Les blanchisseuses et les ouvrières se déguisaient fort volontiers, et leurs cortèges, renforcés de quelques jeunes apprentis, poursuivis des cris des gamins parisiens, parcourant les rues avoisinant la porte Saint-Antoine où fut, tant d'années, le rendez-vous des masques. Etienne Jeaurat, qui vécut au dix-huitième siècle, qui fut contemporain de Chardin, le Chardin du Bénédicité et de la Pourvoyeyse, a retracé, entre autres scènes populaires, le "Carnaval des rues de Paris".
Le carnaval, tel qu'il nous est ainsi représenté, ce n'est point, en temps de Mi-Carême, la fantaisie brillante et joyeuse qui régna pendant la régence du duc Philippe d'Orléans, à l'époque où les bals masqués de l'Opéra avaient lieu trois fois par semaine, avec un éclat toujours constant. Mme Du Barry domine Louis XV le Bien-Aimé, et cet empire de la favorite sur le souverain coûte cher à Jacques Bonhomme. Il n'a guère le cœur à la joie.
L'"allégresse fausse et mensongère" de quelques passants déguisés se poursuit donc surtout grâce aux subsides fournis par la police. Et il en fut ainsi jusqu'à la mort de Louis XV.
Mais que d'anecdotes intéressantes comportent ces mascarades de la rue, et que nous sommes obligés de passer sous silence, faute d'espace!... On nous permettra, du moins, de donner un souvenir de la Mi-Carême de 1832, de lugubre mémoire. Le choléra régnait, et, malgré le fléau, Rose Pompon et la reine Bacchanale firent la nique à la peur de leurs contemporains. Eugène Sue, dans son Juif errant, a écrit, sur ce sujet, des pages émouvantes et douloureuses, qui décrivent magistralement ces temps où le Carnaval fit fureur, plus qu'à aucune époque.
D'ailleurs, dès l'avènement de Louis-Philippe, dès la monarchie de Juillet, une frénésie de divertissements s'empara des Français. On dansa avec passion, on se déguisa avec entrain et l'on fit montre de cette joie exubérante dont les premières années du Directoire avaient déjà présenté le tableau.

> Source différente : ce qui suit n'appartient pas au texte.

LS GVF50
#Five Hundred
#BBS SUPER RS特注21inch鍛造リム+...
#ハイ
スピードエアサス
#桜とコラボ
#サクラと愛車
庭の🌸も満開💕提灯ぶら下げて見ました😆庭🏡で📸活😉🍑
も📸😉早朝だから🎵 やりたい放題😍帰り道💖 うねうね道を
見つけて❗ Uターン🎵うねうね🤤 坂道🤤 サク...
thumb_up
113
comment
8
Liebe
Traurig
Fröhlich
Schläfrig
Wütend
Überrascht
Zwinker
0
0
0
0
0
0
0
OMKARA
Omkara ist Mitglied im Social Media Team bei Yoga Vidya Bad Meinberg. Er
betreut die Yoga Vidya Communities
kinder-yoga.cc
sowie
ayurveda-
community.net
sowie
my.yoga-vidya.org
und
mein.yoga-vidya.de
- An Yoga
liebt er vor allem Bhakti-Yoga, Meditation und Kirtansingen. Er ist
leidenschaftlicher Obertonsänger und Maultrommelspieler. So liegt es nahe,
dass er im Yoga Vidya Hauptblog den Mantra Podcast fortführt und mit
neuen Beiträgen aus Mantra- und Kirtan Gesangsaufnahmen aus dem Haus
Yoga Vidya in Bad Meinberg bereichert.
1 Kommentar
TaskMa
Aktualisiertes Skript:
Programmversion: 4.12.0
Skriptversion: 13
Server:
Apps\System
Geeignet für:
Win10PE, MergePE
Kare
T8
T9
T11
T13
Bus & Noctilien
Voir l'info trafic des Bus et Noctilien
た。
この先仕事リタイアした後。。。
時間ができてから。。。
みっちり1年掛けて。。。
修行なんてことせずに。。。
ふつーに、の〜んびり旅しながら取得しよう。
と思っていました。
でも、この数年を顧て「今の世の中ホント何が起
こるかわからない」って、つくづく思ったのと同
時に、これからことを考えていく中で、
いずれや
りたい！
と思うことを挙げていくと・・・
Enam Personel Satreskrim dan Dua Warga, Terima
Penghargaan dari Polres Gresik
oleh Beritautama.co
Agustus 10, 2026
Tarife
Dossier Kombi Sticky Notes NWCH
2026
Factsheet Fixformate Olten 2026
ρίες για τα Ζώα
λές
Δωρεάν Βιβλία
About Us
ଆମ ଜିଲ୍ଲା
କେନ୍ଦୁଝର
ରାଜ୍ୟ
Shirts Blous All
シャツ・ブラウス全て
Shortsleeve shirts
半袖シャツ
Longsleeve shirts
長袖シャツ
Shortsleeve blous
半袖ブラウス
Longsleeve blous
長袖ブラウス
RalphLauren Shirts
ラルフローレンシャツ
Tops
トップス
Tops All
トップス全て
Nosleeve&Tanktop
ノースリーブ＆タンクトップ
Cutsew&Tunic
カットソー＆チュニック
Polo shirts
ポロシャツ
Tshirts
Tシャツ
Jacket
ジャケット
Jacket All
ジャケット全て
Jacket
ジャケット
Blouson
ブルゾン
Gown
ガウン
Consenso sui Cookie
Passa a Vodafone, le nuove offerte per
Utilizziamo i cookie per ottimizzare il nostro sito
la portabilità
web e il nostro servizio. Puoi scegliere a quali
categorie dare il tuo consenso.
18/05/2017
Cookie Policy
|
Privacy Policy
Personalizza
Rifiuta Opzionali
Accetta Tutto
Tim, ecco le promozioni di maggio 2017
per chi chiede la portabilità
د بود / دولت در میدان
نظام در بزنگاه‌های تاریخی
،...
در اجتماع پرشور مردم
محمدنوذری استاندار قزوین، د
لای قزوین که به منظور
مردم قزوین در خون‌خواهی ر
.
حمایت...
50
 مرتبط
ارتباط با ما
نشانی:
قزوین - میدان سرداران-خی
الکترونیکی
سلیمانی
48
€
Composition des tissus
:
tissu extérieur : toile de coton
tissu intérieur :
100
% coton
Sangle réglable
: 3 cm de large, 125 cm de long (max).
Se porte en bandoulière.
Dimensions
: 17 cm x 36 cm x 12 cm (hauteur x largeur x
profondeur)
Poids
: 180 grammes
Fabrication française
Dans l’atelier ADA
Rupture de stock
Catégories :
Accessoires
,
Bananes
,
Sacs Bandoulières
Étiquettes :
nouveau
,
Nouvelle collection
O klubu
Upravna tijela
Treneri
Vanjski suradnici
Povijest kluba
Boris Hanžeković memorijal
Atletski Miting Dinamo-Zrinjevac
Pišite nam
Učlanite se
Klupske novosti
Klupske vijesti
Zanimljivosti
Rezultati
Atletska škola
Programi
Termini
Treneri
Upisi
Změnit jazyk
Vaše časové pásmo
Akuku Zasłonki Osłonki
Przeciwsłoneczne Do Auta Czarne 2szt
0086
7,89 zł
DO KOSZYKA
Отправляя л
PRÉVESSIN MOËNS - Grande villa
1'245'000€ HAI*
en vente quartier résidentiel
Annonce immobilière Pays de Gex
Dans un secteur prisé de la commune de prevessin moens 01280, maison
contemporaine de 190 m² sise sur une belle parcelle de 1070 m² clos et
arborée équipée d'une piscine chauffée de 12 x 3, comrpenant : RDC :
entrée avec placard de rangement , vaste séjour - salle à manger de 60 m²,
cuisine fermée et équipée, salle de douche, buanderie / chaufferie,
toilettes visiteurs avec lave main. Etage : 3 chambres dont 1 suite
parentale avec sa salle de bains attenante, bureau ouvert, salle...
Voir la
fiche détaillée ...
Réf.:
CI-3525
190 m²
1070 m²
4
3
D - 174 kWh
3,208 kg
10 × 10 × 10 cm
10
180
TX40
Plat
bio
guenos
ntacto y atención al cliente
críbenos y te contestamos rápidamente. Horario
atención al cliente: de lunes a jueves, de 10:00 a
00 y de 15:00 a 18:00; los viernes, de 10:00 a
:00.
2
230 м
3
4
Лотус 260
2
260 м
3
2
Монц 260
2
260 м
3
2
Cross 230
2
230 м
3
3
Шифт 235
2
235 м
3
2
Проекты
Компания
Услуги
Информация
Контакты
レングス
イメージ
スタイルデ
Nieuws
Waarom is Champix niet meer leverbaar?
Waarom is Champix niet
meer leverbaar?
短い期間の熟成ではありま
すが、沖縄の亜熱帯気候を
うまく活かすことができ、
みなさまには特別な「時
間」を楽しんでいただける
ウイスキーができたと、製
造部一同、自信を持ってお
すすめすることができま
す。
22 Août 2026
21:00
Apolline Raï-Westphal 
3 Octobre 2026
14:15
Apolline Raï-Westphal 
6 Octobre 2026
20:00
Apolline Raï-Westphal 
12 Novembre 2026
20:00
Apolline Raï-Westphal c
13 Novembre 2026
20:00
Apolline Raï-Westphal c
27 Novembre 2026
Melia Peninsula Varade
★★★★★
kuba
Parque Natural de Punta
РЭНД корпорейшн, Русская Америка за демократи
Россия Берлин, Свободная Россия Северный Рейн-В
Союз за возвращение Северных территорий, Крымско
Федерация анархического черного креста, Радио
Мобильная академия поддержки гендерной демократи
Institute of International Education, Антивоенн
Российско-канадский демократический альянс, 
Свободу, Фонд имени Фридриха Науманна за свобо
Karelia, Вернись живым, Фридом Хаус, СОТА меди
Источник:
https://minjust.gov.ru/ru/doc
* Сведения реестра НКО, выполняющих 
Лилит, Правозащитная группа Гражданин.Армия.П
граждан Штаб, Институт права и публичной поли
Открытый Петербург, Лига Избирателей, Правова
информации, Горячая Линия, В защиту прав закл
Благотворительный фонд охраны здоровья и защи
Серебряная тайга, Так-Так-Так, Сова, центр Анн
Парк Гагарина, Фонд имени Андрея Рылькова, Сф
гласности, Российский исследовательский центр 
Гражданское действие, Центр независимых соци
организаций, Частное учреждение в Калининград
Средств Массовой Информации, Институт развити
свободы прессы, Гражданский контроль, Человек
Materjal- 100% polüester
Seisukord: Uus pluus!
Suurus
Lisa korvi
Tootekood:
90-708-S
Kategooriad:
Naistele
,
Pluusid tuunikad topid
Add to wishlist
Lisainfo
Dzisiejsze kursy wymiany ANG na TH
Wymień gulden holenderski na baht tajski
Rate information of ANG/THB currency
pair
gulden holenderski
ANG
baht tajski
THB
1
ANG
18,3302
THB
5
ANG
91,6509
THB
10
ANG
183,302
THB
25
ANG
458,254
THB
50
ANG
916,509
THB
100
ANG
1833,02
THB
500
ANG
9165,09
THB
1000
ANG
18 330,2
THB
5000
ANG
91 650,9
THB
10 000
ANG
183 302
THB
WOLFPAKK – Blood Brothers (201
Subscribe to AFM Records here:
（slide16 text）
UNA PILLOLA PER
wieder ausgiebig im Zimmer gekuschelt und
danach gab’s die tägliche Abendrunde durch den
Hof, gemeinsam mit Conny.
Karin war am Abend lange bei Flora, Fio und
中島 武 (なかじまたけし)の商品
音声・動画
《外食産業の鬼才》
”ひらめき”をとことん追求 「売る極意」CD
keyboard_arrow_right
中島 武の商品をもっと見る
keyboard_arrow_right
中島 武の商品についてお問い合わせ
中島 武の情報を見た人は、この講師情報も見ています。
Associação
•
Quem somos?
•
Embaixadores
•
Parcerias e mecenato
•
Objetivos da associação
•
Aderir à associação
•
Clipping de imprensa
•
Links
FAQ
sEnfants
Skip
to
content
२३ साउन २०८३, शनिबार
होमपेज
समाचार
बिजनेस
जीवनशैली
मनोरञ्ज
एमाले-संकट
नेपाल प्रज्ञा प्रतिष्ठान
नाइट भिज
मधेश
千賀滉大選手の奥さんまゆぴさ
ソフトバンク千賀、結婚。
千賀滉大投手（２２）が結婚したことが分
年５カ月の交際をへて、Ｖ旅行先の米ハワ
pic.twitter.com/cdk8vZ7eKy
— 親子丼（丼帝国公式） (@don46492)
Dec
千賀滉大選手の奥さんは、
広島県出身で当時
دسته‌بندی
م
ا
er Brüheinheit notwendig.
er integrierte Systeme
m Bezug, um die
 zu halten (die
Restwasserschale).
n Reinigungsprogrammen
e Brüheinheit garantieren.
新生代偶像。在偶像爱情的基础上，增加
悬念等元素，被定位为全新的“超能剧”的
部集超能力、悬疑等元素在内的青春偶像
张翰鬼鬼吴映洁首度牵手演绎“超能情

Aujourd'hui, la "Mi-Carême" tend à remplacer le "Mardi Gras" d'antan. Si l'on rencontre individuellement moins de masques, les cortèges somptueux, nombreux, variés, répandent l'animation sur les boulevards, attroupent les passants et laissent aux contemporains l'illusion d'un "Carnaval" toujours vivant, toujours joyeux.
Edouard André.
Les Annales politiques et littéraires,Revue universelle paraissant le dimanche, 10 mars 1907.